- Theatrical release poster
- Directed by: Lew Landers
- Screenplay by: Fanya Foss Aleen Leslie
- Produced by: Jack Fier
- Starring: Victor Jory Rochelle Hudson Maxie Rosenbloom Horace McMahon George McKay Ralf Harolde
- Cinematography: L. William O'Connell
- Edited by: Gene Milford
- Music by: Morris Stoloff
- Production company: Columbia Pictures
- Distributed by: Columbia Pictures
- Release date: October 6, 1941;
- Running time: 68 minutes
- Country: United States
- Language: English

= The Stork Pays Off =

1941 film directed by Lew Landers

The Stork Pays Off is a 1941 American comedy film directed by Lew Landers and starring Victor Jory, Rochelle Hudson, Maxie Rosenbloom, Horace McMahon, George McKay and Ralf Harolde. The screenplay was written by Fanya Foss and Aleen Leslie. The film was released on October 6, 1941, by Columbia Pictures.

==Plot==
Gangster Deak Foster and his three henchmen, Brains Moran, Ears-to-the-Ground Hinkle and Photofinish Farris, take over what they think is a night club run by a rival, Stud Rocco, only to discover it is a nursery run by Irene Perry.
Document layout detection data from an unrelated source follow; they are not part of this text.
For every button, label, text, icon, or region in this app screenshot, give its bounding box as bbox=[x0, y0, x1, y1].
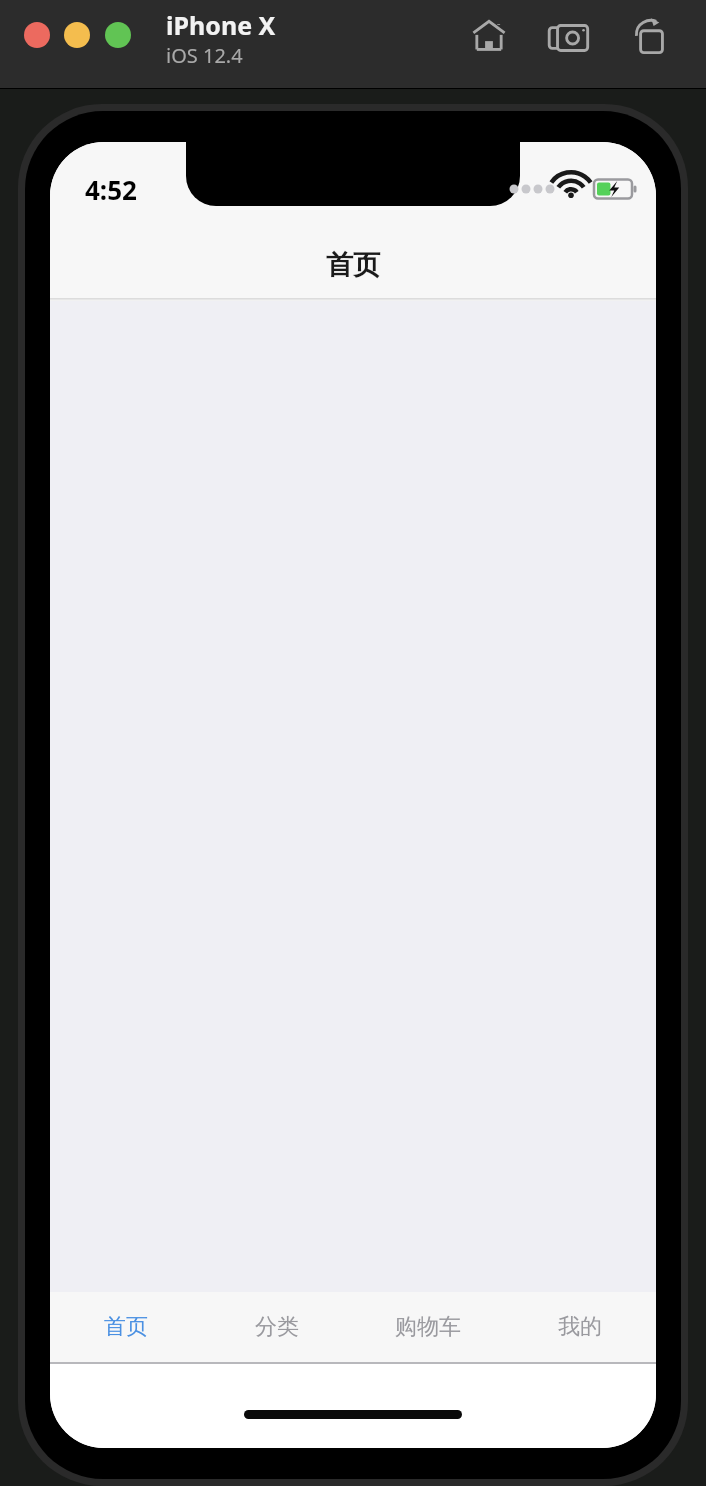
staticText: iPhone X bbox=[166, 8, 276, 42]
staticText: 我的 bbox=[558, 1313, 602, 1341]
button[interactable]: Screenshot bbox=[544, 12, 596, 64]
staticText: 分类 bbox=[255, 1313, 299, 1341]
staticText: 4:52 bbox=[85, 172, 137, 207]
staticText: iOS 12.4 bbox=[166, 42, 243, 69]
staticText: 首页 bbox=[104, 1313, 148, 1341]
button[interactable]: Rotate bbox=[625, 12, 677, 64]
button[interactable]: Home bbox=[463, 12, 515, 64]
button[interactable]: 我的 bbox=[504, 1292, 656, 1362]
staticText: 首页 bbox=[326, 248, 380, 282]
button[interactable]: 首页 bbox=[50, 1292, 201, 1362]
button[interactable]: 购物车 bbox=[352, 1292, 504, 1362]
staticText: 购物车 bbox=[395, 1313, 461, 1341]
button[interactable]: 分类 bbox=[201, 1292, 352, 1362]
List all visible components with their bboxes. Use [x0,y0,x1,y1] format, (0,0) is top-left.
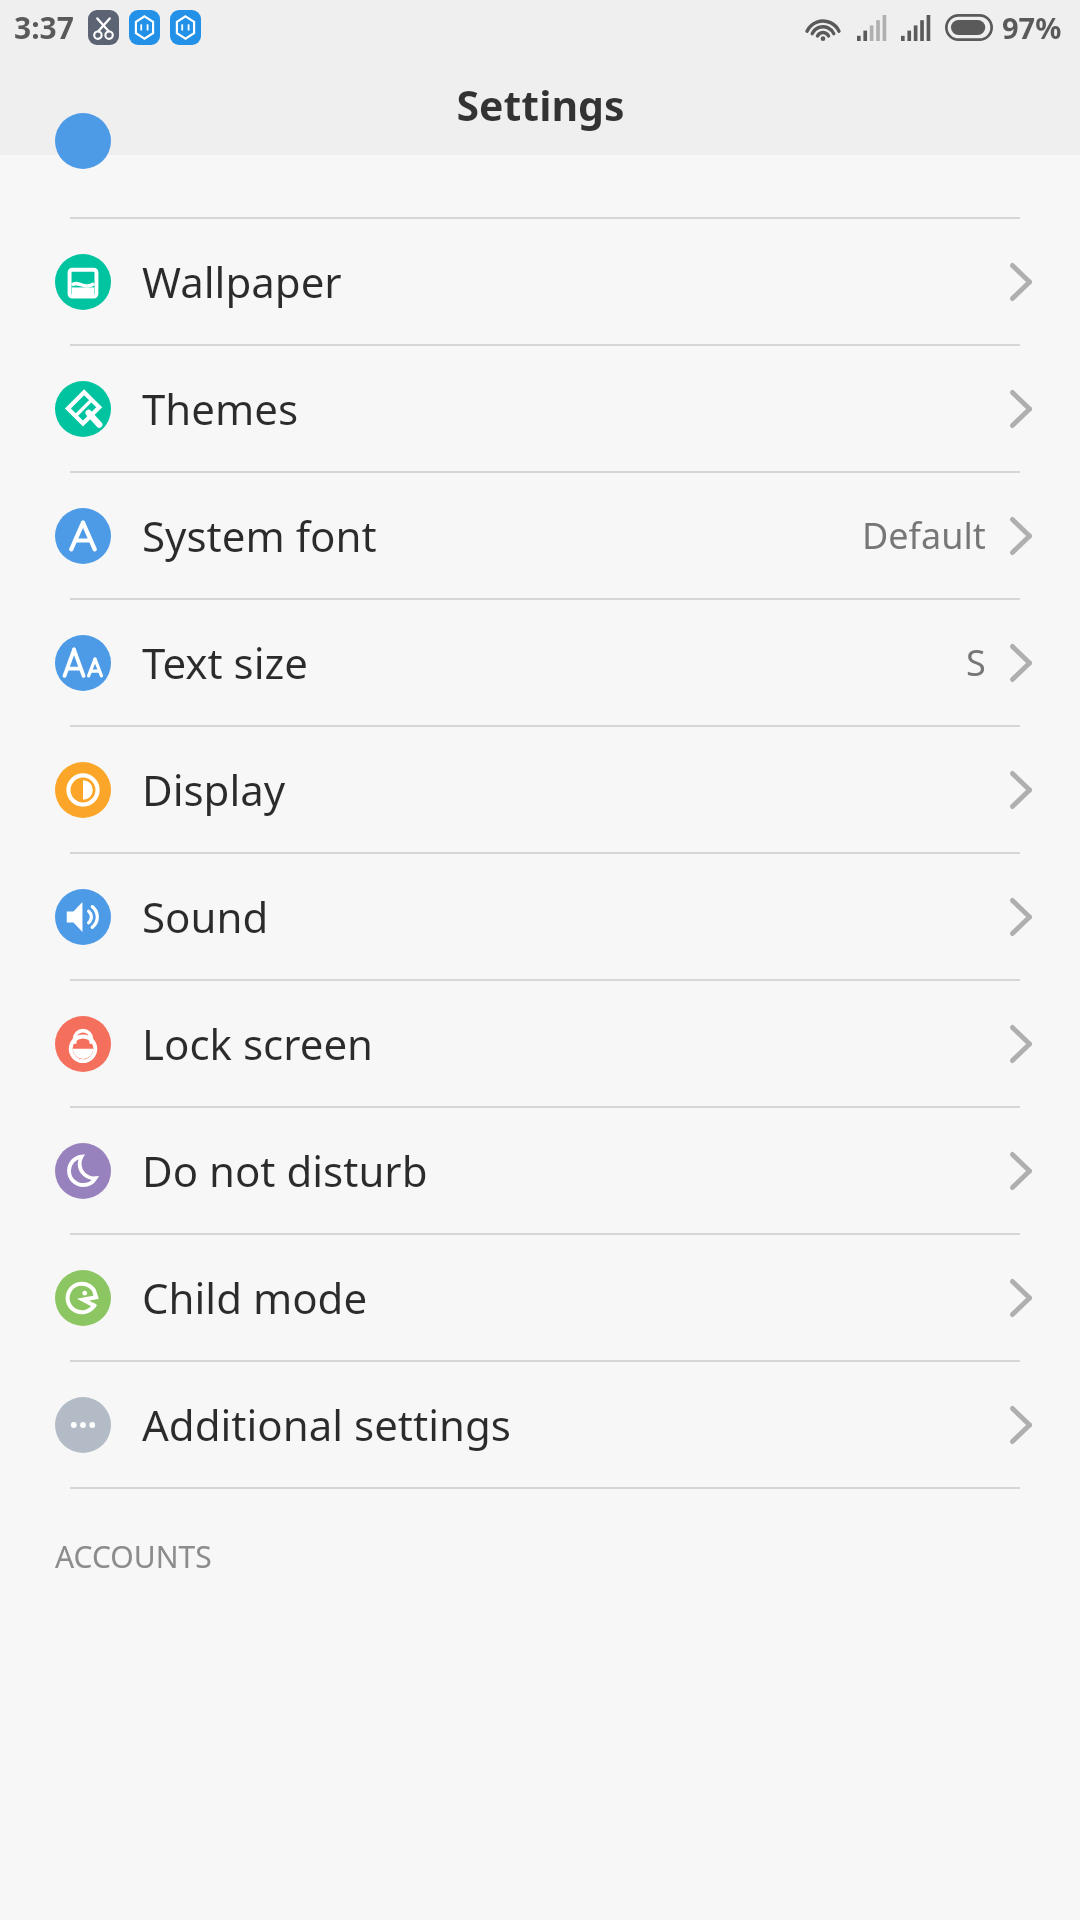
staticText: Themes [142,380,299,437]
button[interactable]: Text size [0,600,1080,725]
other: Open Display [1010,771,1032,809]
other: Open Sound [1010,898,1032,936]
other: Open Wallpaper [1010,263,1032,301]
staticText: Do not disturb [142,1142,428,1199]
staticText: Settings [456,77,625,133]
staticText: S [966,638,986,687]
button[interactable]: Display [0,727,1080,852]
staticText: 97% [1002,8,1062,47]
button[interactable]: Wallpaper [0,219,1080,344]
button[interactable]: Child mode [0,1235,1080,1360]
other: Open System font [1010,517,1032,555]
button[interactable]: System font [0,473,1080,598]
staticText: Child mode [142,1269,368,1326]
staticText: Lock screen [142,1015,374,1072]
staticText: ACCOUNTS [55,1536,212,1577]
other: Open Do not disturb [1010,1152,1032,1190]
button[interactable]: Sound [0,854,1080,979]
button[interactable]: Do not disturb [0,1108,1080,1233]
staticText: Additional settings [142,1396,511,1453]
other: Open Lock screen [1010,1025,1032,1063]
button[interactable]: Themes [0,346,1080,471]
staticText: Default [862,511,986,560]
other: Open Additional settings [1010,1406,1032,1444]
other: Open Child mode [1010,1279,1032,1317]
staticText: Text size [142,634,308,691]
button[interactable]: Lock screen [0,981,1080,1106]
other: Open Themes [1010,390,1032,428]
staticText: 3:37 [14,7,74,48]
staticText: Display [142,761,286,818]
other: Open Text size [1010,644,1032,682]
staticText: Wallpaper [142,253,342,310]
staticText: System font [142,507,377,564]
button[interactable]: Additional settings [0,1362,1080,1487]
staticText: Sound [142,888,269,945]
button[interactable] [0,155,1080,217]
All fall under the benign influence to the point where the three henchmen go to night school to be educated and Deak falls in love with Julie.

==Cast==
- Victor Jory as Deak Foster
- Rochelle Hudson as Irene Perry
- Maxie Rosenbloom as 'Brains' Moran
- Horace McMahon as 'Ears-to-the-Ground' Hinkle
- George McKay as 'Photofinish' Farris
- Ralf Harolde as 'Stud' Rocco
- Danny Mummert as Herkemer
- Bonnie Irma Dane as Bonnie
- Arthur Loft as Barney

==Bibliography==
- Fetrow, Alan G. Feature Films, 1940-1949: a United States Filmography. McFarland, 1994.